The last possibility is untestable right now, but the shape of the universe is not. On this we are making some progress, but like a lot of physics we are having success in terms of coming up with narrower and narrower possibilities. Using satellites and high altitude balloons we’ve looked at the early light from the Big Bang to that suffuses the universe in order to test whether a curved universe is shaping it, and as far as we can tell it is not, so it is flat to within a few percentage points. However, it might be a case that the curve is too small for us to detect with current instruments, like trying to see an atom in a Wal-Mart microscope, and one preprint that I can’t begin to understand is claiming to find evidence that it could be negatively curved, but it’s also possible to interpret the data in favor of a slight positively curved universe, while the consensus is still that the universe is flat.   

Testing whether the universe ends is also difficult, but it typically takes the form of looking for matching patterns in the sky since in theory if the universe was closed and looped back on itself you could see the same object from different angles in the same sky. So far we haven’t detected anything, so if it is closed it is so large that we don’t see anything repeat in the observable universe. 

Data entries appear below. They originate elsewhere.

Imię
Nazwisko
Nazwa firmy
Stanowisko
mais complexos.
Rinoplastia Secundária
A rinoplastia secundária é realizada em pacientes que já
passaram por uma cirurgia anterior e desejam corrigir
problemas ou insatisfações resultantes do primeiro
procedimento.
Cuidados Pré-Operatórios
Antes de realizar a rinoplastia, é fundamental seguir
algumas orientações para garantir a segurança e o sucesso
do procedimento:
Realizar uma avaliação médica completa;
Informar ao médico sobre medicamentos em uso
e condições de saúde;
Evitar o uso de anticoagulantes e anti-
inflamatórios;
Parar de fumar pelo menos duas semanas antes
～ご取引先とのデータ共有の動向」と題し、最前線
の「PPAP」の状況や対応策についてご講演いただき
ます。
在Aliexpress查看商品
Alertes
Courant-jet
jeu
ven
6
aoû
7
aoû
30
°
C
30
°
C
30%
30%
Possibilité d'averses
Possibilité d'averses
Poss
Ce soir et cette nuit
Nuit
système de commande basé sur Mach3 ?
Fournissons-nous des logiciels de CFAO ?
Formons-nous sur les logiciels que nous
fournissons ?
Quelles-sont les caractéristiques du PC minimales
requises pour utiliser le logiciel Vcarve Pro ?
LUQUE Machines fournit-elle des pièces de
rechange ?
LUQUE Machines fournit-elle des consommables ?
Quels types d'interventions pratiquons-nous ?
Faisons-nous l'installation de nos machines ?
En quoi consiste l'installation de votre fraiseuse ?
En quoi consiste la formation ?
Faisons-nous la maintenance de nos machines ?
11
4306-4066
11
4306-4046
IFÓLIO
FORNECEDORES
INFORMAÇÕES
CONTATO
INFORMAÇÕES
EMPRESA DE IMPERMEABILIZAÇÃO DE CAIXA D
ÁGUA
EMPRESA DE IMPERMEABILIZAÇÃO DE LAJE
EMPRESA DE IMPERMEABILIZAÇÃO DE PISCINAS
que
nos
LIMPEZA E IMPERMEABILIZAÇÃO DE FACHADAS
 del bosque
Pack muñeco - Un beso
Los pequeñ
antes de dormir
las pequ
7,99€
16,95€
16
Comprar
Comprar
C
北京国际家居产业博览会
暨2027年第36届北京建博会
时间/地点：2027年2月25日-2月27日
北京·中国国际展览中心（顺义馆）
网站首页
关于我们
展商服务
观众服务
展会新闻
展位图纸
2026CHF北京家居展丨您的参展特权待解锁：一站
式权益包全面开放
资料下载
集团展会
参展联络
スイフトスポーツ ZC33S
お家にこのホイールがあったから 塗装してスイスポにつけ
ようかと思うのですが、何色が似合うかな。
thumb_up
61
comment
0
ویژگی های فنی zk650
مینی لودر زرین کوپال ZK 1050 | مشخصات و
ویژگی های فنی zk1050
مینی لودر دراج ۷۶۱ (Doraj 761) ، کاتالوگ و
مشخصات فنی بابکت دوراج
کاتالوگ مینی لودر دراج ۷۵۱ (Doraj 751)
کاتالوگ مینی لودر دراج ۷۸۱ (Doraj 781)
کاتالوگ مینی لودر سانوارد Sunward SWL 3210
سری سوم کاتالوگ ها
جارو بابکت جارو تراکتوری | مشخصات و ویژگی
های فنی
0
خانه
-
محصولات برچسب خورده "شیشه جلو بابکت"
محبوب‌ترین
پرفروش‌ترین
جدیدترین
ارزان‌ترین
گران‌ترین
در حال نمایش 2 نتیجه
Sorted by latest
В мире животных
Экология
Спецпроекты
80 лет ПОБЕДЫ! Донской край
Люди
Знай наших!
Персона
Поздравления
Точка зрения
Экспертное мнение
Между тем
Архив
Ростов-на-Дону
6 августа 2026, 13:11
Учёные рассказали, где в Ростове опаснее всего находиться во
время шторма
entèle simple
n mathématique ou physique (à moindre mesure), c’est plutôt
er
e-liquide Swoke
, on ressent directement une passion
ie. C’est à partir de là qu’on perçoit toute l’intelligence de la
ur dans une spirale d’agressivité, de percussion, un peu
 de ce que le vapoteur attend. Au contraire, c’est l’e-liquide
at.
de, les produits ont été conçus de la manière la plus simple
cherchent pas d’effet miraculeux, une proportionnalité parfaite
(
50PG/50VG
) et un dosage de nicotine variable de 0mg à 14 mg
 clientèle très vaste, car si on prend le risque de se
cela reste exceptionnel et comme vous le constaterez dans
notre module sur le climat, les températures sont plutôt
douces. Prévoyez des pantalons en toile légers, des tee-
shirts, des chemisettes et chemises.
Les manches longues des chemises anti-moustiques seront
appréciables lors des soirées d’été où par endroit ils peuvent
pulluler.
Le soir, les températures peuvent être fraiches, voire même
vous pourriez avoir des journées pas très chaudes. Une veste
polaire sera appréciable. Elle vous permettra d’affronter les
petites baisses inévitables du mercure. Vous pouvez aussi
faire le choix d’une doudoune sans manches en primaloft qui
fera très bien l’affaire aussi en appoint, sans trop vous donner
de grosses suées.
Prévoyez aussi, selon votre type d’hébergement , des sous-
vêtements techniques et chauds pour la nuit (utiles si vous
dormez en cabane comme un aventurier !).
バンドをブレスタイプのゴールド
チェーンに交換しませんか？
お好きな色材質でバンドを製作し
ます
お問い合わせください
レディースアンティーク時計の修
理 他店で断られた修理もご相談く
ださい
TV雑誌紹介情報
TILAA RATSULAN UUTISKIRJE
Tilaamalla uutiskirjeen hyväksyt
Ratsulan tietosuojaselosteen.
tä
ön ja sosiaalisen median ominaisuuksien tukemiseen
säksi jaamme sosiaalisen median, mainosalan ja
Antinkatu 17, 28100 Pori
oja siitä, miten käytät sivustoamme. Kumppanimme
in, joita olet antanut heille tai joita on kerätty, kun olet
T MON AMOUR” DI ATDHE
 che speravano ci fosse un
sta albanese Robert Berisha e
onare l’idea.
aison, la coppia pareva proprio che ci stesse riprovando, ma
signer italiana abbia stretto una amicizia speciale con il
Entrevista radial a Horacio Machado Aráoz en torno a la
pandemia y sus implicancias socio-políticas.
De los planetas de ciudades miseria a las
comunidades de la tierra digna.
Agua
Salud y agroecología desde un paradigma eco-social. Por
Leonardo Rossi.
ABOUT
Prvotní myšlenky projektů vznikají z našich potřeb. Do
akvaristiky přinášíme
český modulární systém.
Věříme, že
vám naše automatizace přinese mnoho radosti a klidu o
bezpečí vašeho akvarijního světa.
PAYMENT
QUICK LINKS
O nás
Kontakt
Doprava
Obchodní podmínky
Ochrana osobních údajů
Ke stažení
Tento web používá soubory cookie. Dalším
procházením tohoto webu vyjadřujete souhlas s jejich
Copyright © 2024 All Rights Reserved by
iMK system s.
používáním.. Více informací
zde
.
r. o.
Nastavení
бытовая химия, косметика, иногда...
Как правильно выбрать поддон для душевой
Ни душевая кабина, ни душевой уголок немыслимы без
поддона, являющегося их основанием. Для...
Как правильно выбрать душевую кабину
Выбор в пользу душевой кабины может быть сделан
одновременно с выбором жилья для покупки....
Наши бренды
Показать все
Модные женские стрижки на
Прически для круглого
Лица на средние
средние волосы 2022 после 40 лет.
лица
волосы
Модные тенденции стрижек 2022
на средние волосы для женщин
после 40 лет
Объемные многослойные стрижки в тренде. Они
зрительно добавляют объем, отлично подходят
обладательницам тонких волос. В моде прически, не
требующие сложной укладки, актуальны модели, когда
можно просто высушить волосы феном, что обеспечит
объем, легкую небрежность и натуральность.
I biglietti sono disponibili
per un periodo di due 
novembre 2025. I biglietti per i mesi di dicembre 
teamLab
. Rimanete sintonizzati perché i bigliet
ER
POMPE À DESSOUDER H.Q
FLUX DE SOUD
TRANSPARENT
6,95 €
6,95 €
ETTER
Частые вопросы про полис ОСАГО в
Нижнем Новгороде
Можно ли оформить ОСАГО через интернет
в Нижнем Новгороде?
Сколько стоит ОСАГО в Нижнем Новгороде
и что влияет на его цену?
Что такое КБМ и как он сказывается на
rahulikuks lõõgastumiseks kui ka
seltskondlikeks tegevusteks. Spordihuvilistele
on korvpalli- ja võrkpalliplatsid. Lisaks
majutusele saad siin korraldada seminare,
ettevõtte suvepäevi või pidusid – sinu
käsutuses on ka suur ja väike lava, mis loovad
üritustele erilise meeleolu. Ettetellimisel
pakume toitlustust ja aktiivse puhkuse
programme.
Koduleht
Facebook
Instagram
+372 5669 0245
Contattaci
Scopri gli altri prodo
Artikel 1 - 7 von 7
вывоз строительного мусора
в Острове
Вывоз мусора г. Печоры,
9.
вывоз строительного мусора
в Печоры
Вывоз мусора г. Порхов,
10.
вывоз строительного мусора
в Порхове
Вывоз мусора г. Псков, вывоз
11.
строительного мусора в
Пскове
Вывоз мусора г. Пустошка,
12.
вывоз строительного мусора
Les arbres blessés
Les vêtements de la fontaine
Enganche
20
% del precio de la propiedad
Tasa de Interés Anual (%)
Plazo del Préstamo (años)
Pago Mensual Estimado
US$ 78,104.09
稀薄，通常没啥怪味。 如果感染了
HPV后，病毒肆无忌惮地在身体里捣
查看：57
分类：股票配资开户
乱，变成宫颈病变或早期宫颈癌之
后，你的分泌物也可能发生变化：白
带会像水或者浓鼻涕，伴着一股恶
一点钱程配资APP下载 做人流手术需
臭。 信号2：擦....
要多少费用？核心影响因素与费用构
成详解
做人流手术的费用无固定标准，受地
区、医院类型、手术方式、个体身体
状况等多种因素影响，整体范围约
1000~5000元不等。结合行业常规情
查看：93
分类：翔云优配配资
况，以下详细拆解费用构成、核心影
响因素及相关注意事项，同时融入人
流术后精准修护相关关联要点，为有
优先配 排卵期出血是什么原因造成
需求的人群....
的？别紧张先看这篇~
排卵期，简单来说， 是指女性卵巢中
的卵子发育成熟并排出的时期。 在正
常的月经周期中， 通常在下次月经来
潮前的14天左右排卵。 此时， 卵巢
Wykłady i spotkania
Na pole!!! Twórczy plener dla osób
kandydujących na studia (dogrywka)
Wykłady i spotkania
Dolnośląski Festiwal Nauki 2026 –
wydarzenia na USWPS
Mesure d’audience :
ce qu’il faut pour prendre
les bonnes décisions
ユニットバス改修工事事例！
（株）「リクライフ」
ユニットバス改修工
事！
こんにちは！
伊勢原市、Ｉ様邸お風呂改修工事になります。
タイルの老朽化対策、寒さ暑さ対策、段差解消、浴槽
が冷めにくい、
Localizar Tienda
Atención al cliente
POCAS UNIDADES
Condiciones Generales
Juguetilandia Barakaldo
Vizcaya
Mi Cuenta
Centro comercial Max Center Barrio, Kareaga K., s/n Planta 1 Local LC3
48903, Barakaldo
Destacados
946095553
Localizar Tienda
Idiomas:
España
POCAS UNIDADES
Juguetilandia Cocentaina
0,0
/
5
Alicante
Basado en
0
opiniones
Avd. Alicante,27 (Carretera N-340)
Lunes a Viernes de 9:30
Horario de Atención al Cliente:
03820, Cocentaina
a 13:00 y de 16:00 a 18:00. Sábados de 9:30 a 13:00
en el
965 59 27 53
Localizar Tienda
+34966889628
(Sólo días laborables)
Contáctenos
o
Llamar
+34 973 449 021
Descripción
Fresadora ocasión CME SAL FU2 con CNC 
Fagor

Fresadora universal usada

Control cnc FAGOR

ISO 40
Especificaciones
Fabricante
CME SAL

So where do we go from here? While it might take a Moses 1-level experience to know for sure that we aren’t just ants walking along a seeming flat surface on a spherical earth, we are continually developing more sophisticated instruments that force our universe to be flatter and flatter and more and more open. For example,  the CMB-S4, when it comes online, will map the light from the Big Bang in exquisite, fine-grained detail. Even if it just finds more flatness, I am convinced we really are living through the era “our forefathers have awaited with anxious expectation.”


Comments

2 responses to ““Bounds Set to the Heavens””

  1. Hoosier

    Revenge of the Flat Earthers.

  2. Love this. I’ve never seen the connection between strengthening someone in their suffering; such an interesting point. I’ve always liked Adam Miller’s take on this same point in *Letters to a Young Mormon*, in his section on science. (A big of a long quote, but seems very germane here.)

    God has been rushing to show us more of this strange world. You name it: fossils, black holes, x-rays, DNA, set theory, one-dimensional strings, Neanderthals, dark matter, brain imaging, big data, evolution, retroviruses, interplanetary travel, the Higgs boson, non-euclidean geometries, Mars rovers, etc. God used to send us an occasional rain. Now the revelations come as a flood. We live in a postdiluvian world, and the rain falls harder every day.

    “God anticipated this downpour. “Teach ye diligently and my grace shall attend you,” the Lord tells Joseph Smith, “that you may be instructed more perfectly in theory, in principle, in doctrine, in the law of the gospel, in all things that pertain to the kingdom of God, that are expedient for you to understand” (D&C 88:78). This attendant grace is expansive. It touches not just the principles, doctrines, and laws of the gospel, but “all things” that are expedient. This includes “things both in heaven and in the earth, and under the earth, things which have been, things which are, things which must shortly come to pass” (D&C 88:79). As we watch from our sofas, the world’s secrets are getting shouted from the rooftops, its fossils are being turned out of their graves, its cored icebergs are testifying to God’s long-suffering care, and the voice of Mitochondrial Eve is speaking to us from the dust. Despite our self-absorption, willful ignorance, and pet parochialisms, God is prying open our eyes and ears. Who has ears to hear? God speaks both scripture and science. Listen for his voice.